Lechia ruszyła na zakupy! Na początek bramkarz-olbrzym
Jeszcze rok się nie skończył, jeszcze zimowe okienko transferowe nie zostało otwarte, a Lechia Gdańsk już przyklepała pierwsze wzmocnienie. Jej nowym bramkarzem został Vanja Milinković-Savić. Zagra z numerem 32.
fot. Lechia Gdańsk
Kontrakt z 18-latkiem wejdzie w życie z dniem 1 stycznia 2016 roku. Mimo to Serb w piątek zacznie treningi, żeby przygotować optymalną formę na debiut. Pierwszy mecz ligowy nastąpi dla niego najwcześniej w połowie lutego. Do tego czasu będzie musiał zadowolić się zajęciami i sparingami, które Lechia rozegra podczas zgrupowania między rundami.
Milinković-Savić urodził się w hiszpańskim Ourense. Karierę juniorską rozpoczął w austriackim Grazer. Potem przeszedł do serbskiej Vojvodiny Nowy Sad. W zeszłym sezonie w tamtejszej SuperLidze wystąpił w 17 spotkaniach. Był nim zainteresowany Manchester United. Dał nawet kontrakt. Wobec odmownej decyzji dotyczącej pozwolenia na pracę w Anglii i braku ofert z innych klubów - Milinković-Savić postanowił jednak rozwiązać umowę i związać się z Lechią.

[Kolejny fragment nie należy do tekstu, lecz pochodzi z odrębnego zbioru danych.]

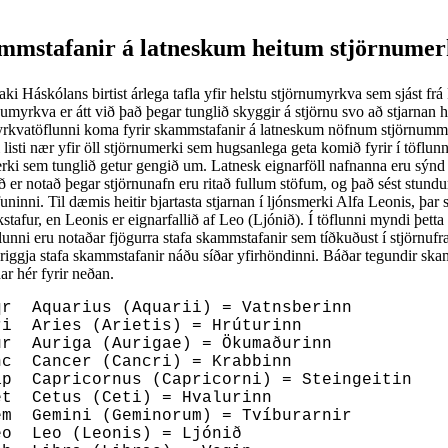
mmstafanir á latneskum heitum stjörnumer
 Háskólans birtist árlega tafla yfir helstu stjörnumyrkva sem sjást frá
umyrkva er átt við það þegar tunglið skyggir á stjörnu svo að stjarnan 
yrkvatöflunni koma fyrir skammstafanir á latneskum nöfnum stjörnumm
 listi nær yfir öll stjörnumerki sem hugsanlega geta komið fyrir í töflun
rki sem tunglið getur gengið um. Latnesk eignarföll nafnanna eru sýnd 
ið er notað þegar stjörnunafn eru ritað fullum stöfum, og það sést stund
ninni. Til dæmis heitir bjartasta stjarnan í ljónsmerki Alfa Leonis, þar 
stafur, en Leonis er eignarfallið af Leo (Ljónið). Í töflunni myndi þetta
öflunni eru notaðar fjögurra stafa skammstafanir sem tíðkuðust í stjörnuf
þriggja stafa skammstafanir náðu síðar yfirhöndinni. Báðar tegundir sk
ar hér fyrir neðan.
qr Aquarius (Aquarii) = Vatnsberinn
ri Aries (Arietis) = Hrúturinn
ur Auriga (Aurigae) = Ökumaðurinn
nc Cancer (Cancri) = Krabbinn
ap Capricornus (Capricorni) = Steingeitin
et Cetus (Ceti) = Hvalurinn
em Gemini (Geminorum) = Tvíburarnir
eo Leo (Leonis) = Ljónið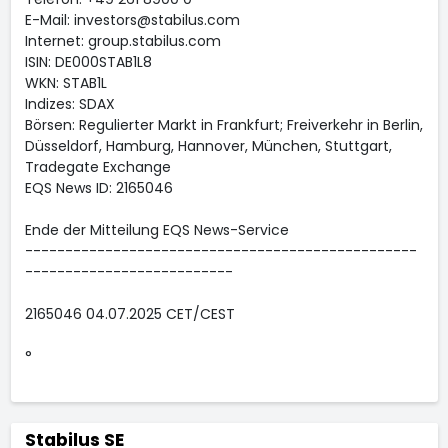
E-Mail: investors@stabilus.com
Internet: group.stabilus.com
ISIN: DE000STAB1L8
WKN: STAB1L
Indizes: SDAX
Börsen: Regulierter Markt in Frankfurt; Freiverkehr in Berlin,
Düsseldorf, Hamburg, Hannover, München, Stuttgart,
Tradegate Exchange
EQS News ID: 2165046
Ende der Mitteilung EQS News-Service
-------------------------------------------------
--------------------------
2165046 04.07.2025 CET/CEST
°
Stabilus SE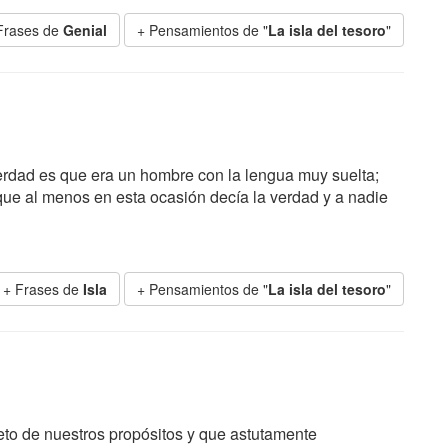
Frases de
Genial
+ Pensamientos de "
La isla del tesoro
"
verdad es que era un hombre con la lengua muy suelta;
que al menos en esta ocasión decía la verdad y a nadie
+ Frases de
Isla
+ Pensamientos de "
La isla del tesoro
"
to de nuestros propósitos y que astutamente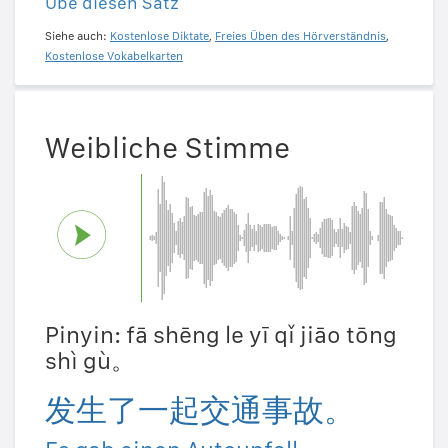
Übe diesen Satz
Siehe auch:
Kostenlose Diktate
,
Freies Üben des Hörverständnis
,
Kostenlose Vokabelkarten
Weibliche Stimme
Pinyin: fā shēng le yī qǐ jiāo tōng
shì gù。
发生了一起交通事故。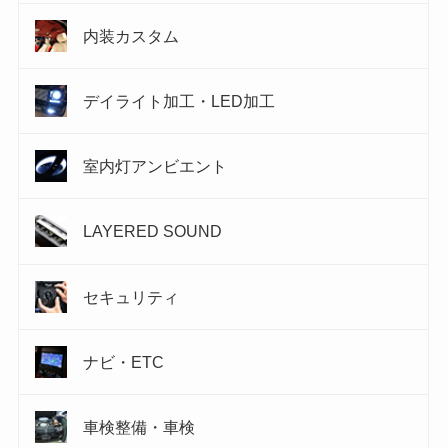
内装カスタム
デイライト加工・LED加工
室内灯アンビエント
LAYERED SOUND
セキュリティ
ナビ・ETC
車検整備・車検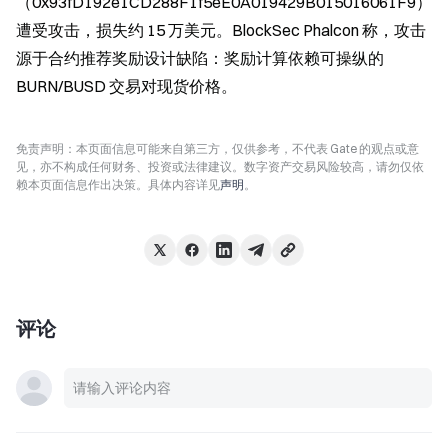
（0x93fD192e1CD288F1f5eE0A019429B015016061F9）
遭受攻击，损失约 15 万美元。BlockSec Phalcon 称，攻击
源于合约推荐奖励设计缺陷：奖励计算依赖可操纵的 
BURN/BUSD 交易对现货价格。
免责声明：本页面信息可能来自第三方，仅供参考，不代表 Gate 的观点或意
见，亦不构成任何财务、投资或法律建议。数字资产交易风险较高，请勿仅依
赖本页面信息作出决策。具体内容详见
声明
。
评论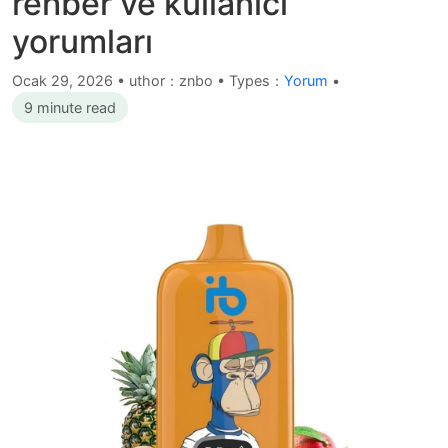
rehber ve kullanıcı
yorumları
Ocak 29, 2026
•
uthor：znbo • Types：
Yorum
•
9 minute read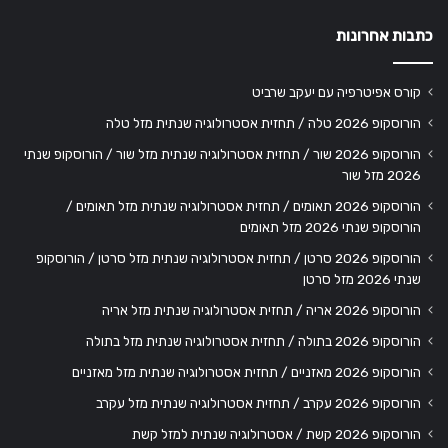
כתבות אחרונות
קורס אפיטרפיה עם יעקב שרביט
הורוסקופ 2026 טלה / תחזית אסטרולוגיה שנתית מזל טלה
הורוסקופ 2026 שור / תחזית אסטרולוגיה שנתית מזל שור / הורוסקופ שנתי
2026 מזל שור
הורוסקופ 2026 תאומים / תחזית אסטרולוגיה שנתית מזל תאומים /
הורוסקופ שנתי 2026 מזל תאומים
הורוסקופ 2026 סרטן / תחזית אסטרולוגיה שנתית מזל סרטן / הורוסקופ
שנתי 2026 מזל סרטן
הורוסקופ 2026 אריה / תחזית אסטרולוגיה שנתית מזל אריה
הורוסקופ 2026 בתולה / תחזית אסטרולוגיה שנתית מזל בתולה
הורוסקופ 2026 מאזניים / תחזית אסטרולוגיה שנתית מזל מאזניים
הורוסקופ 2026 עקרב / תחזית אסטרולוגיה שנתית מזל עקרב
הורוסקופ 2026 קשת / אסטרולוגיה שנתית למזל קשת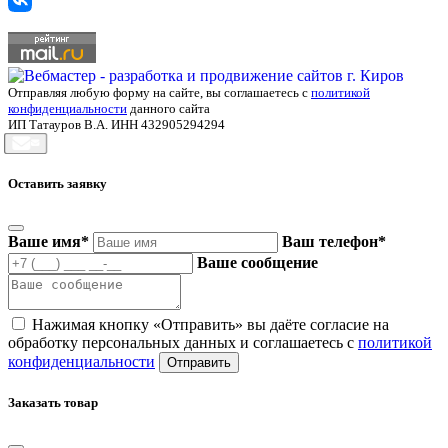
Отправляя любую форму на сайте, вы соглашаетесь с
политикой
конфиденциальности
данного сайта
ИП Татауров В.А. ИНН 432905294294
Оставить заявку
Ваше имя
*
Ваш телефон
*
Ваше сообщение
Нажимая кнопку «Отправить» вы даёте согласие на
обработку персональных данных и соглашаетесь с
политикой
конфиденциальности
Продолжая пользоваться настоящим сайтом Вы выражаете свое
Ок
согласие на обработку файлов Cookie. Порядок обработки
Заказать товар
персональных данных, и требования по их защите описаны в
политике
.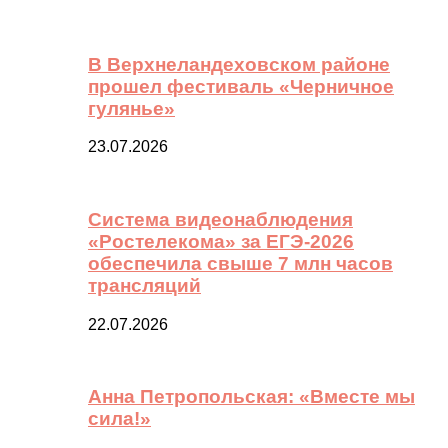
В Верхнеландеховском районе
прошел фестиваль «Черничное
гулянье»
23.07.2026
Система видеонаблюдения
«Ростелекома» за ЕГЭ-2026
обеспечила свыше 7 млн часов
трансляций
22.07.2026
Анна Петропольская: «Вместе мы
сила!»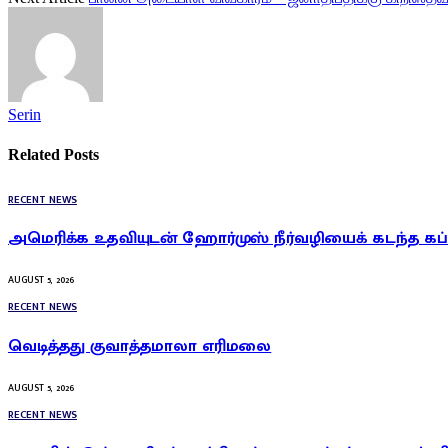
Serin
Related
Posts
RECENT NEWS
அமெரிக்க உதவியுடன் ஹோர்முஸ் நீர்வழியைக் கடந்த கப்
AUGUST 5, 2026
RECENT NEWS
வெடித்தது குவாத்தமாலா எரிமலை
AUGUST 5, 2026
RECENT NEWS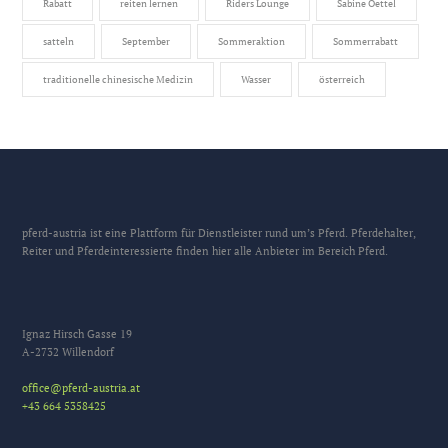
Rabatt
reiten lernen
Riders Lounge
Sabine Oettel
satteln
September
Sommeraktion
Sommerrabatt
traditionelle chinesische Medizin
Wasser
österreich
pferd-austria ist eine Plattform für Dienstleister rund um’s Pferd. Pferdehalter,
Reiter und Pferdeinteressierte finden hier alle Anbieter im Bereich Pferd.
Ignaz Hirsch Gasse 19
A-2732 Willendorf
office@pferd-austria.at
+43 664 5358425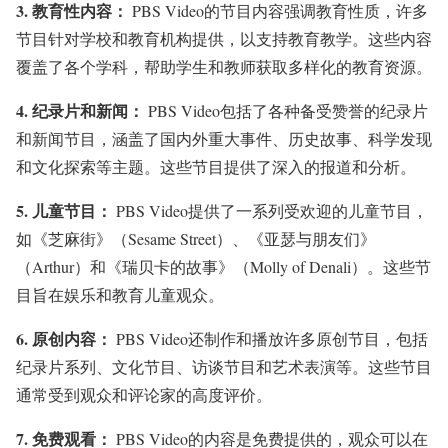
3.
教育性内容：
PBS Video的节目内容强调教育性质，许多
节目针对学校和教育机构提供，以支持教育教学。这些内容
覆盖了各个学科，帮助学生和教师获取多样化的教育资源。
4.
纪录片和新闻：
PBS Video包括了各种备受赞誉的纪录片
和新闻节目，涵盖了国内外重大事件、历史故事、科学发现
和文化探索等主题。这些节目提供了深入的报道和分析。
5.
儿童节目：
PBS Video提供了一系列受欢迎的儿童节目，
如《芝麻街》（Sesame Street）、《亚瑟与朋友们》
（Arthur）和《瑞贝卡的故事》（Molly of Denali）。这些节
目旨在娱乐和教育儿童观众。
6.
原创内容：
PBS Video还制作和播放许多原创节目，包括
纪录片系列、文化节目、访谈节目和艺术表演等。这些节目
通常受到观众和评论家的高度评价。
7.
免费观看：
PBS Video的内容是免费提供的，观众可以在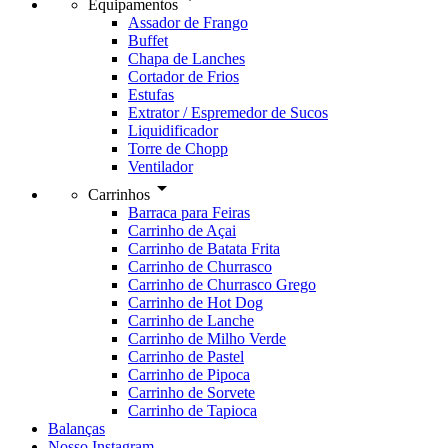
Equipamentos
Assador de Frango
Buffet
Chapa de Lanches
Cortador de Frios
Estufas
Extrator / Espremedor de Sucos
Liquidificador
Torre de Chopp
Ventilador
arrow_drop_down
Carrinhos
Barraca para Feiras
Carrinho de Açai
Carrinho de Batata Frita
Carrinho de Churrasco
Carrinho de Churrasco Grego
Carrinho de Hot Dog
Carrinho de Lanche
Carrinho de Milho Verde
Carrinho de Pastel
Carrinho de Pipoca
Carrinho de Sorvete
Carrinho de Tapioca
Balanças
Nosso Instagram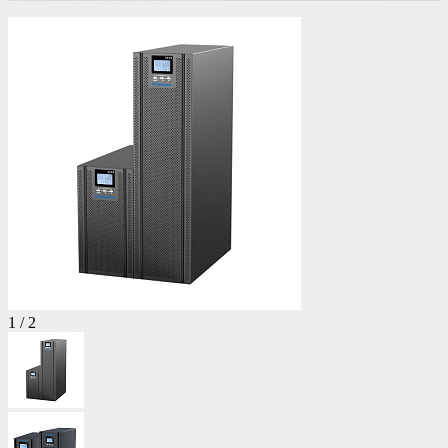
1
/
2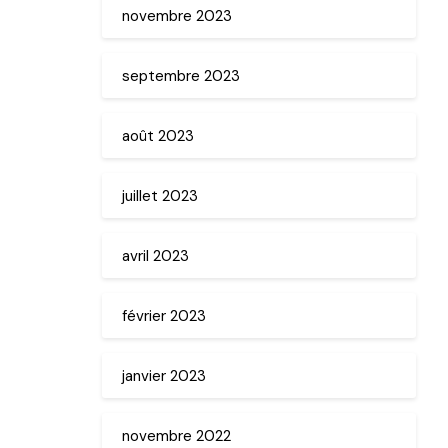
novembre 2023
septembre 2023
août 2023
juillet 2023
avril 2023
février 2023
janvier 2023
novembre 2022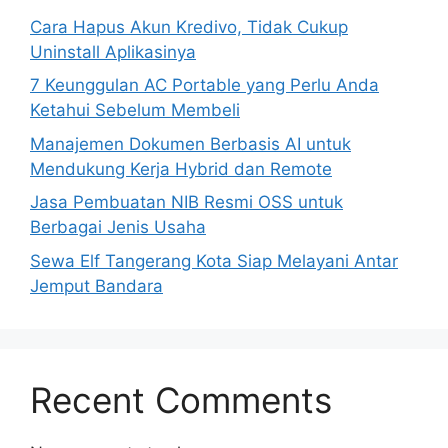
Cara Hapus Akun Kredivo, Tidak Cukup
Uninstall Aplikasinya
7 Keunggulan AC Portable yang Perlu Anda
Ketahui Sebelum Membeli
Manajemen Dokumen Berbasis AI untuk
Mendukung Kerja Hybrid dan Remote
Jasa Pembuatan NIB Resmi OSS untuk
Berbagai Jenis Usaha
Sewa Elf Tangerang Kota Siap Melayani Antar
Jemput Bandara
Recent Comments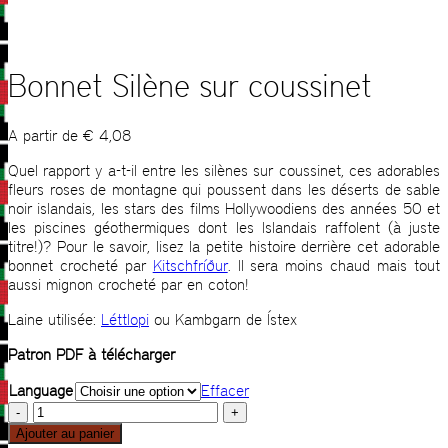
Bonnet Silène sur coussinet
A partir de
€
4,08
Quel rapport y a-t-il entre les silènes sur coussinet, ces adorables
fleurs roses de montagne qui poussent dans les déserts de sable
noir islandais, les stars des films Hollywoodiens des années 50 et
les piscines géothermiques dont les Islandais raffolent (à juste
titre!)? Pour le savoir, lisez la petite histoire derrière cet adorable
bonnet crocheté par
Kitschfríður
. Il sera moins chaud mais tout
aussi mignon crocheté par en coton!
Laine utilisée:
Léttlopi
ou Kambgarn de Ístex
Patron PDF à télécharger
Language
Effacer
quantité
de
Ajouter au panier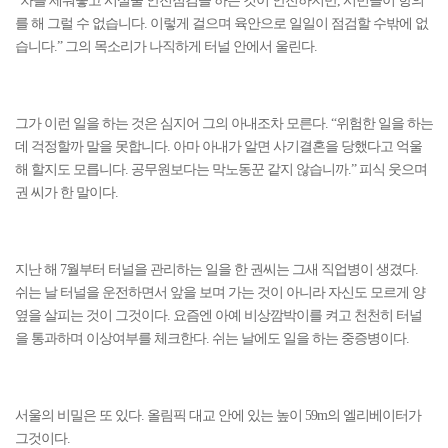
“차를 세워놓고 시설물 안전점검을 하는 것이 안전하지만, 시민들이 항의
를 해 그럴 수 없습니다. 이렇게 걸으며 육안으로 일일이 점검할 수밖에 없
습니다.” 그의 목소리가 나직하게 터널 안에서 울린다.
그가 이런 일을 하는 것은 심지어 그의 아내조차 모른다. “위험한 일을 하는
데 걱정할까 말을 못합니다. 아마 아내가 알면 사기결혼을 당했다고 억울
해 할지도 모릅니다. 공무원보다는 막노동꾼 같지 않습니까.” 피식 웃으며
권 씨가 한 말이다.
지난 해 7월부터 터널을 관리하는 일을 한 권씨는 그새 직업병이 생겼다.
쉬는 날 터널을 운전하면서 앞을 보며 가는 것이 아니라 자신도 모르게 양
옆을 살피는 것이 그것이다. 요즘엔 아예 비상깜박이를 켜고 천천히 터널
을 통과하며 이상여부를 체크한다. 쉬는 날에도 일을 하는 중증병이다.
서울의 비밀은 또 있다. 올림픽 대교 안에 있는 높이 59m의 엘리베이터가
그것이다.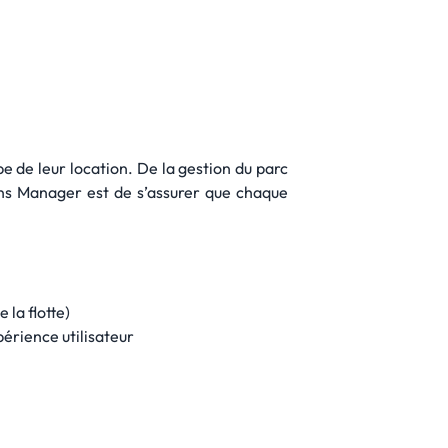
pe de leur location. De la gestion du parc
ions Manager est de s’assurer que chaque
 la flotte)
périence utilisateur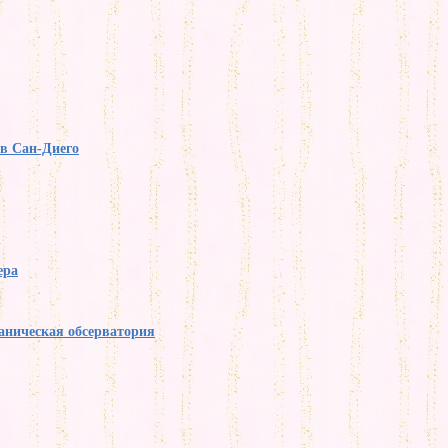
в Сан-Диего
ера
аническая обсерватория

W czerwcu rosły bramkarz (mierzy 202 centymetry) wraz z młodzieżową reprezentacją Serbii sięgnął po tytuł mistrza świata do lat 20. - Zdobycie mistrzostwa świata to fantastyczne uczucie. Myślę, że jedyne, co mogłoby je przebić, to wygranie mundialu z dorosłą reprezentacją, w której chciałbym kiedyś zagrać – powiedział Milinković cytowany przez oficjalną stronę Lechii.
W gdańskim zespole przyjdzie mu rywalizować głównie z Marko Mariciem oraz Łukaszem Budziłkiem.